Jacob Rees-Mogg announces U-turn over sleaze committee following backlash
Boris Johnson’s government has completed a full U-turn on yesterday’s vote to set aside recommendations Owen Paterson be suspended over paid lobbying and subsequently set up a new sleaze system for parliament.
Now a new vote will take place allowing MPs to decide on Mr Paterson’s suspension and undo the creation of Andrea Leadsom’s new standards regime. The plan, for which the government whipped its MPs sparking a huge backlash, did not even get off the ground on Thursday.
Lord Evans, chair of the independent committee on standards in public life, said this morning the “extraordinary proposal [was] deeply at odds with the best traditions of British democracy”, adding it “cannot be right this was accompanied by repeated attempts to question the integrity of the commissioner on standards herself”.
Jacob Rees Mogg was forced shortly afterward to sue for peace in the Commons.

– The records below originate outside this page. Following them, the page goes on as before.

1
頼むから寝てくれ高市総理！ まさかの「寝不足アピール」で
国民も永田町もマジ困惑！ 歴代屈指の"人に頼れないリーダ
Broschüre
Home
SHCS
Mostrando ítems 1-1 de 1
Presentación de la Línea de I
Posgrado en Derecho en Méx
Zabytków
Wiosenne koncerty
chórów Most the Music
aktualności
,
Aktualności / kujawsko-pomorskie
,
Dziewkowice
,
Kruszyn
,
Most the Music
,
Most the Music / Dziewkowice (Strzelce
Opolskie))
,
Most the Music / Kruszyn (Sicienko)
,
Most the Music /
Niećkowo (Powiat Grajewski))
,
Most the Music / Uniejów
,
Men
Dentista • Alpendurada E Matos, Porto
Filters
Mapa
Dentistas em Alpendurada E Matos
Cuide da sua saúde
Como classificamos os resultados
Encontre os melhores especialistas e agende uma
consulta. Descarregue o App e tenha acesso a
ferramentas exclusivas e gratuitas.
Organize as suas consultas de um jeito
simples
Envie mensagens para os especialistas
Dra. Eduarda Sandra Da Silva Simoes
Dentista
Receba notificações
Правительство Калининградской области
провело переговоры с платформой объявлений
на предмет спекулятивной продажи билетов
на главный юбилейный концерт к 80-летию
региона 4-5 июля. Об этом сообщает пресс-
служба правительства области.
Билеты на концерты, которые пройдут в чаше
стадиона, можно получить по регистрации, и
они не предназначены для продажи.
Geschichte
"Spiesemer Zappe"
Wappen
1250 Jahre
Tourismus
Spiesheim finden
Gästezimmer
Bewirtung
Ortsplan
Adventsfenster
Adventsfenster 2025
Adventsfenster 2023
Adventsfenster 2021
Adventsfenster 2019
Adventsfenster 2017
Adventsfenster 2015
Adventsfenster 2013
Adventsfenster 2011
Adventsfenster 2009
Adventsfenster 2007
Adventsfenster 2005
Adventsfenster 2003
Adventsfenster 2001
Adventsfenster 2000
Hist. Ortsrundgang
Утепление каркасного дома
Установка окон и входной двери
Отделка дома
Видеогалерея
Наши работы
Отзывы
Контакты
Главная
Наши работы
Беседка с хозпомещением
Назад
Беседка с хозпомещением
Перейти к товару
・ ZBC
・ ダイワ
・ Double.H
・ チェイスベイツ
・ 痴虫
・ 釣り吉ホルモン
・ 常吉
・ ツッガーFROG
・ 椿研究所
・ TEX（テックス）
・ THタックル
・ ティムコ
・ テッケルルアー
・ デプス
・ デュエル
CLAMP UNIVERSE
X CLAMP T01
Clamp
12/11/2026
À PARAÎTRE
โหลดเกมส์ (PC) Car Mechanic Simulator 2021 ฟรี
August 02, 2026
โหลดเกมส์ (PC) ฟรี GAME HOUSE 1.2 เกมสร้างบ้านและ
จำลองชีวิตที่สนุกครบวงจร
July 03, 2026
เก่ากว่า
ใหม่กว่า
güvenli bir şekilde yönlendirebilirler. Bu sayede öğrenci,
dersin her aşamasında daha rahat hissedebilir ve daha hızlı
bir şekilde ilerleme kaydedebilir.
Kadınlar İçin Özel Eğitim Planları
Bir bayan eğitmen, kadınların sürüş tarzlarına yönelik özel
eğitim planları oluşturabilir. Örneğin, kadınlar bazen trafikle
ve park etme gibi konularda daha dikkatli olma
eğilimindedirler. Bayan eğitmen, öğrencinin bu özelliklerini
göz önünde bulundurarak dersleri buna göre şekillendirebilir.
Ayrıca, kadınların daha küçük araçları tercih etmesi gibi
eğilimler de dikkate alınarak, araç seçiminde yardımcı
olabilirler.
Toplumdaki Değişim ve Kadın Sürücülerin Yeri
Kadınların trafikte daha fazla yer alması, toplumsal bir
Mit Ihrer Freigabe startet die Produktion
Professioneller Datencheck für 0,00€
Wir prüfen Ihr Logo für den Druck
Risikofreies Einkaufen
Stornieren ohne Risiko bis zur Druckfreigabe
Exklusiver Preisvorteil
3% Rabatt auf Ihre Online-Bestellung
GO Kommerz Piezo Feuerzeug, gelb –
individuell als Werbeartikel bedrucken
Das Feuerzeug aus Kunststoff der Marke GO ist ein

Yesterday’s vote followed the standards committee’s recommendation that Mr Paterson be suspended for 30 days after he was found to have conducted paid lobbying of the government, though he claims the probe was mishandled.
22 Tory MPs investigated by parliament’s watchdog voted to overhaul it
A group of 22 Conservative MPs who voted for the government’s botched overhaul of parliament’s disciplinary process have been investigated by the conduct watchdog, writes Adam Forrest.
Boris Johnson’s government was forced into an extraordinary U-turn over controversial plans to rip up the standards system after widespread outrage.
Jon Sharman4 November 2021 13:52
Paterson found out about U-turn in shops – from a journalist
Owen Paterson, the former Tory minister who was the focus of yesterday’s standards vote, is said to have had no idea Downing Street was performing a U-turn on the decision to delay his immediate suspension.
Speaking to BBC Radio 4’s World at One programme, the broadcaster’s political editor Laura Kuenssberg said the MP was in a supermarket when he got the news – on a phone call from a BBC journalist.
MPs had voted 250 to 232 in favour of an amendment to the Commons standards procedure, which would have seen a new committee – with a Tory majority – decide Mr Paterson’s fate. However, ministers were forced to backtrack following reprisal from inside and outside Westminster.